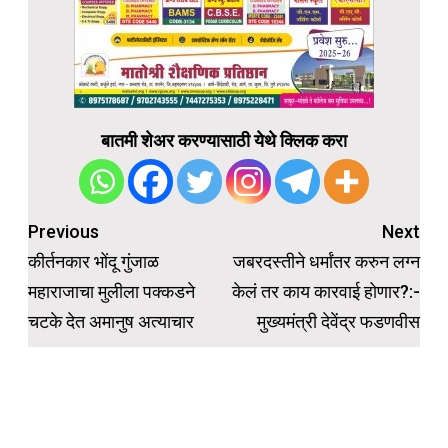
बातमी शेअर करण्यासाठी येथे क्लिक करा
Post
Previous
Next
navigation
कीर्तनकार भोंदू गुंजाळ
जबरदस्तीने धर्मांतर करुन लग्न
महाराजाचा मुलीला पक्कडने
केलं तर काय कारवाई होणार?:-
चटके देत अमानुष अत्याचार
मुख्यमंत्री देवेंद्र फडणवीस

☆ ☆ ☆ ☆ ☆ ☆ ☆

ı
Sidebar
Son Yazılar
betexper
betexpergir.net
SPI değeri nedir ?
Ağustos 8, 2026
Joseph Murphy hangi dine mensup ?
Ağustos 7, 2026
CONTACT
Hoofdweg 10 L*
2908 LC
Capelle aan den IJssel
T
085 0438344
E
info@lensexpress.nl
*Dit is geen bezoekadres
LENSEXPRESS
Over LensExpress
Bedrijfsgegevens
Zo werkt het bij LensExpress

☆ ☆ ☆ ☆ ☆ ☆ ☆

### TO DO:
Among the records above, only the lines between the line holding "बातमी शेअर करण्यासाठी येथे क्लिक करा" and the line holding "मुख्यमंत्री देवेंद्र फडणवीस", inclusive, are to be output, exactly as written.

### EXERCISE RESPONSE:
बातमी शेअर करण्यासाठी येथे क्लिक करा
Post
Previous
Next
navigation
कीर्तनकार भोंदू गुंजाळ
जबरदस्तीने धर्मांतर करुन लग्न
महाराजाचा मुलीला पक्कडने
केलं तर काय कारवाई होणार?:-
चटके देत अमानुष अत्याचार
मुख्यमंत्री देवेंद्र फडणवीस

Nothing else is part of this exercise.